Mittwoch, 30. Juli 2014

Pferdefuss und Küsse – Frau Herden machte mal Reiterhofferien

Letztens radelten wir an einem Reiterhof vorbei.
„Als junges Mädchen bin ich ja auch mal geritten“, erzählte ich meinem Sohn.
„Echt? Du?“, fragte der.
Etwas irritierte mich an der Betonung des Dus, aber das ignorierte ich.
„Na, klar. Ich wollte ja auch mal Indianer werden“, sagte ich.
„Du und Indianer“, lachte der Sohn.
„Lach nicht, sondern sei froh. Sonst hätte ich mir nicht so viel Mühe mit deinem Indianergeburtstag vor sechs Jahren gegeben.“ Das stimmte. Denn eigentlich – und mal ganz ehrlich – lebte ich da wohl auch etwas aus.


Ja, dachte ich, Indianer. Mit Pfeil und Bogen, Federn im langen schwarzen Haar, Lederhemd mit Perlen und Bändern und einem warmen Pferderücken unterm Hintern, der mich über die goldenen Weiten der Prärie getragen hätte.
Leise und inbrünstig hatte ich meine Kindheit hindurch das DDR-Kinderlied Der Indianerjunge vor mich hingesungen. Natürlich etwas modifiziert. „Als ich ein kleines Mädchen war / spielt´ ich oft in der Prärie / hörte Indianergeschichten so gern / diese Zeit vergess´ ich nie / Ich schoss mit Pfeil und Bogen wie sie / trug Mokassins am Bein / und abends schlief ich dann ganz allein / am Lagerfeuer ein.” Das singe ich übrigens heute noch ganz gerne leise vor mich hin.
Mein lieber Herr Papa unterstützte das Ganze in so fern, als dass er von mir und meiner Schwester im Falle von Unwohlsein, Krankheit oder einer Verletzung verlangte, die Indianermethode anzuwenden: Hand drauf und gut. Dass Indianer sehr wohl auch Schmerzen empfinden, wusste ich damals noch nicht.
Irgendjemand sagte mir dann, dass ich kein Indianer werden könne, weil das gar kein Beruf wäre. Schade, dachte ich und legte traurig meinen selbstgebastelten Federschmuck in die unterste Schublade.
Viel später auf einem Rave in einem Reservat in Arizona hätte ich dann doch einer werden können. Zumindest Indianerin. Aber ich hatte traurig das verschwitzte Shirt mit den schreiend bunten Pilzen darauf, das verstrubbelte Haar und die um einen Fixpunkt ringenden braunen Augen meines Gegenübers betrachtet und beschlossen, noch etwas zu tanzen, irgendwie den Rausch zu überstehen und dann wieder nach Hause zu fahren.

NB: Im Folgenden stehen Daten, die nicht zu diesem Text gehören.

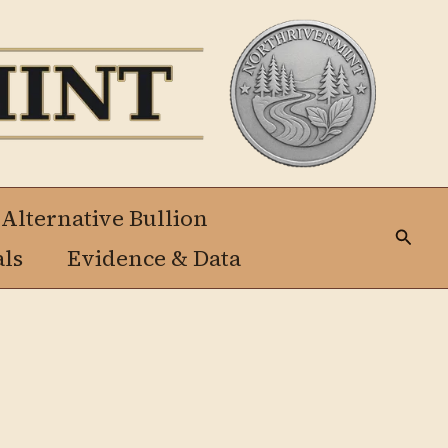
 Alternative Bullion
Busca
als
Evidence & Data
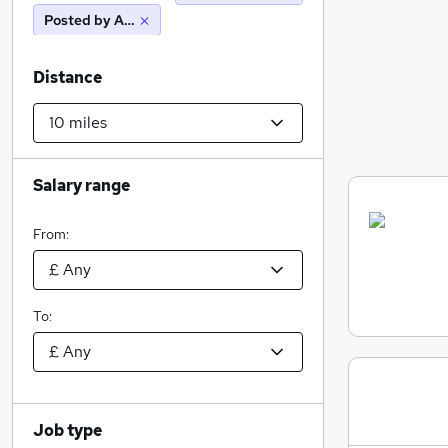
Posted by Agency
Distance
Salary range
From:
To:
Job type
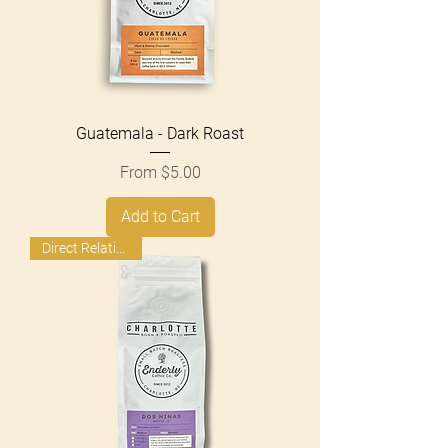
Guatemala - Dark Roast
Sale Price
From
$5.00
Add to Cart
Direct Relationship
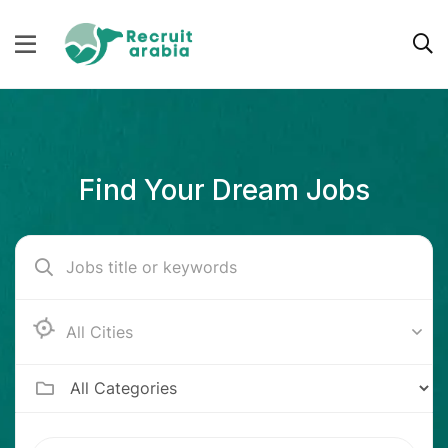
Find Your Dream Jobs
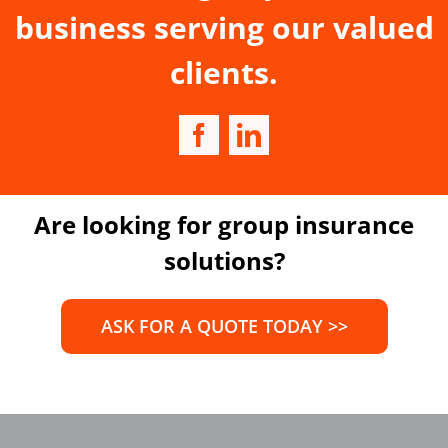
business serving our valued
clients.
Are looking for group insurance
solutions?
ASK FOR A QUOTE TODAY >>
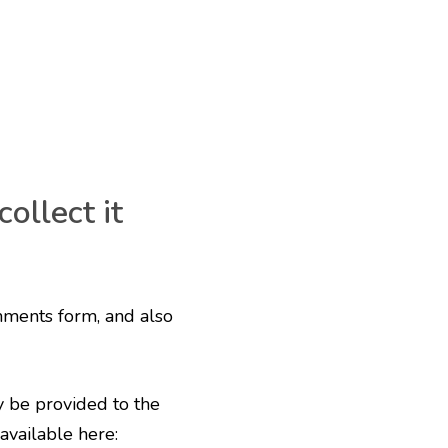
ollect it
mments form, and also
y be provided to the
 available here:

Trotzdem hatte ich mich viele Jahre zuvor sehr gefreut, als mir meine Eltern Reitstunden anboten. Sogar eine Woche Reiterferien fanden in den Monaten meines dreizehnjährigen Lebens statt, die ich nach Pferd und Stall roch. Genau diese Reiterferien waren dann auch das schmerzhafte Ende dieser Zeit. Das Pferd, das ich reiten durfte und als Ausgleich zu pflegen hatte, quetschte mich in seiner Box ein und zertrat mir auf sehr unangenehme Weise den Fuß.
Dennoch erinnere ich diese Reiterferien mit einem Lächeln. In der Pension wohnte nämlich ein Junge im Nachbarzimmer. Der lud mich eines Abends zum Knutschen ein. Ich fand das nett, obwohl mich etwas verwunderte, dass ein 14Jähriger Reiterferien machte. Der Einladung am zweiten Abend folgte ich dann auch nicht mehr. Er hatte etwas sehr Blödes gesagt: “Du bist wirklich aus der DDR (die gab es damals noch)? Ich dachte immer, dort gäbe es nur hässliche Dinge.” Nun ja, …
Erst später kam mir der Gedanke, dass es eigentlich eine unglaublich clevere Idee war, als 14jähriger Junge Reiterferien zu machen. Wo sonst fand man eine derartige Dichte romantischer und kusswilliger 13jähriger Mädchen vor?

Mein Sohn warf noch einen scheelen Blick auf den Reiterhof. “Für mich wäre das ja nix”, sagte er und stieg wieder auf sein Rad.
“Na, wenn du nicht willst”, sagte ich, trat in die Pedale und sang fröhlich ein Liedchen vor mich hin.